# NEW Eureka Mignon Perfetto



## erikh74 (Dec 25, 2017)

Finally the new Eureka Mignon Perfetto has arrived to complement my Pro300. It has the same finish and sits really well on the counter next to the Profitec. And I am absolutely amazed at the performance out of the box. This is one of the first grinds!


----------



## GingerBen (Sep 7, 2017)

Looks like a huge improvement on the previous model. Enjoy


----------



## jj-x-ray (Dec 31, 2017)

I'd love to hear your review. I went for the specialita in the end. The perfetto has that coulour grindwheel for quick reference I believe...


----------



## erikh74 (Dec 25, 2017)

jj-x-ray said:


> I'd love to hear your review. I went for the specialita in the end. The perfetto has that coulour grindwheel for quick reference I believe...


I´ll do a review after is has been used for a little while. But it is in no doubt a HUGE improvement over the borrow Mignon I had. Perfetto is MUCH quieter, grinds with NO clupms and has little to NO spillage. + it looks the bomb!


----------



## erikh74 (Dec 25, 2017)

Let me know if there is anything in particular you would like me to check out/review on this machine


----------



## richwade80 (Aug 25, 2017)

erikh74 said:


> Let me know if there is anything in particular you would like me to check out/review on this machine


I'd be interested to know what you had before and how noticeable the difference is.

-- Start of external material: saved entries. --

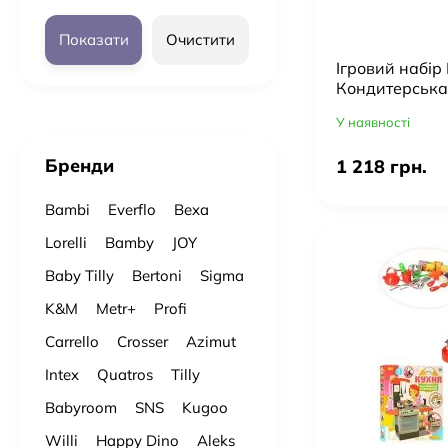
Показати
Очистити
Ігровий набі
Кондитерська
У наявності
Бренди
1 218 грн.
Bambi
Everflo
Bexa
Lorelli
Bamby
JOY
Baby Tilly
Bertoni
Sigma
K&M
Metr+
Profi
Carrello
Crosser
Azimut
Intex
Quatros
Tilly
Babyroom
SNS
Kugoo
Willi
Happy Dino
Aleks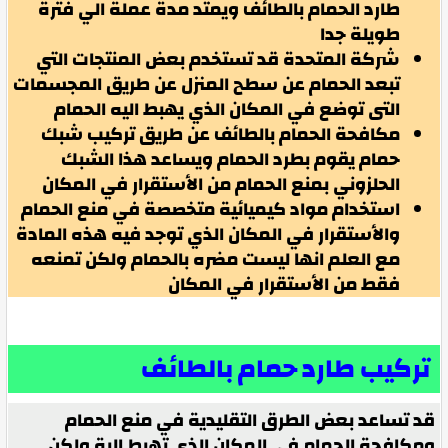
طارد الحمام بالطائف ويمتد مدة عملة الي فترة
طويلة جدا
شركة المتحدة قد تستخدم بعض المنتجات التي
تبعد الحمام عن سطح المنزل عن طريق المجسمات
التى توضع في المكان الذي يهبط اليه الحمام
مكافحة الحمام بالطائف عن طريق تركيب شبك
حمام يقوم بطرد الحمام ويساعد هذا الشبك
الحلزوني بمنع الحمام من الأستقرار في المكان
استخدام مواد كيميائية متخصصة في منع الحمام
والأستقرار في المكان الذي توجد فيه هذه المادة
مع العلم انها ليست مضره بالحمام ولكن تمنعه
فقط من الأستقرار في المكان
تركيب طارد حمام بالطائف
قد تساعد بعض الطرق التقليدية في منع الحمام
ومكافحة الحمام في المكان الذي تهبط إلية ولكن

I'd also be keen to know how easy it is to keep track of a grind setting if switching between beans.


----------



## erikh74 (Dec 25, 2017)

richwade80 said:


> I'd be interested to know what you had before and how noticeable the difference is.


Check this video -

__
http://instagr.am/p/Bf8DUvwlyiJ/



richwade80 said:


> I'd also be keen to know how easy it is to keep track of a grind setting if switching between beans.


I will check this as I get along.


----------



## Gonkius (Apr 18, 2018)

I've been looking to purchase one of the new Mignon grinders when available. But I'm confused about the difference between the versions available. Perhaps you can help me? I've read the manual on the Eureka site, and by reading this I'm more into buying the Silenzio instead.

For the Perfetto: Is it possible to grind "on demand" in any way, without having to use the keyboard? According to the manual it seems that you can stop early by pushing the switch on the front one extra time to make it stop, but this will not reset the timer. If I would like to have slightly more than the timer setting, it seems to be a very complicated procedure...

On the Silenzio you can have this switch to work as a true "on demand" switch, that's how I would prefer the function.

The main reson for me to choose the Perfetto instead of the Silenzio was the better/larger grind setting knob. It seems to have a better scale and larger diameter to make it easier to switch between different ground sizes.

I switch between drip and espresso coffee quite often, how difficult is this? I need to unscrew the filter holder and change the ground setting. I also need a container, is it correct that this is not included?


----------



## jj-x-ray (Dec 31, 2017)

The perfetto and specialita both have timed and on demand modes like the Silenzio, but digital. The on demand mode will grind as long as you want untill you stop.

I don't know much about the perfetto s dial apart from it is colour coded and has more info...don't know how useful that is in the real world, but hopefully the op can say.

Due to mignons using a worm gear to alter the grind I'd say it would make it a pain to switch between grinds like espresso and filter....don't know if the perfetto is different.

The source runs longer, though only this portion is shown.